IR35 changes delayed due to COVID-19


The government has announced a one year delay to controversial changes to IR35 due to the coronavirus pandemic. This gives businesses a further year to make the necessary changes.

HMRC’s Announcement about IR35 changes:

Changes to the off-payroll working regime will not take effect until April 2021 due to the coronavirus pandemic, HMRC confirms.

In light of the coronavirus pandemic, changes due on 6 April 2020 will now take effect from 6 April 2021, meaning that the existing off-payroll working rules will continue for a further year.

Status Determination Statements (SDS):

For those which have already made changes to reflect the new rules Status Determination Statements (SDS) will have no standing in law.

The legislation implementing changes to off-payroll working will be published later this year and HMRC will be updating its Employment Status Manual to reflect this as soon as possible.

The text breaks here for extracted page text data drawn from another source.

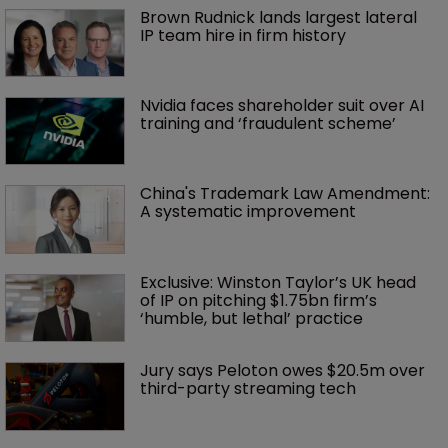
Brown Rudnick lands largest lateral 
IP team hire in firm history
Nvidia faces shareholder suit over AI 
training and ‘fraudulent scheme’
China's Trademark Law Amendment: 
A systematic improvement
Exclusive: Winston Taylor’s UK head 
of IP on pitching $1.75bn firm’s 
‘humble, but lethal’ practice 
Jury says Peloton owes $20.5m over 
third-party streaming tech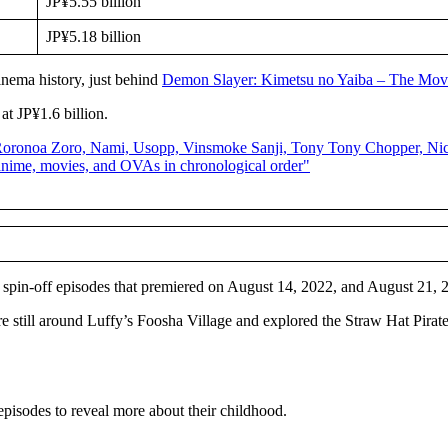
JP¥5.55 billion
JP¥5.18 billion
inema history, just behind
Demon Slayer: Kimetsu no Yaiba – The Mov
at JP¥1.6 billion.
 spin-off episodes that premiered on August 14, 2022, and August 21, 
 still around Luffy’s Foosha Village and explored the Straw Hat Pirate
episodes to reveal more about their childhood.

According to Steve Barclay, chief secretary to the Treasury:

Barclay said that move is part of a broad package of measures the Treasury has announced to protect the economy from the coronavirus outbreak.

He confirmed that the decision was “a deferral, not a cancellation, and the government remains committed to reintroducing this policy”.

New Legislation:

Last week, the Chancellor confirmed that the extension of IR35 reforms to the private sector would go ahead as planned.  The latest announcement means amendment in Finance Bill legislation to show the new start date of 6 April 2021 as fresh legislation.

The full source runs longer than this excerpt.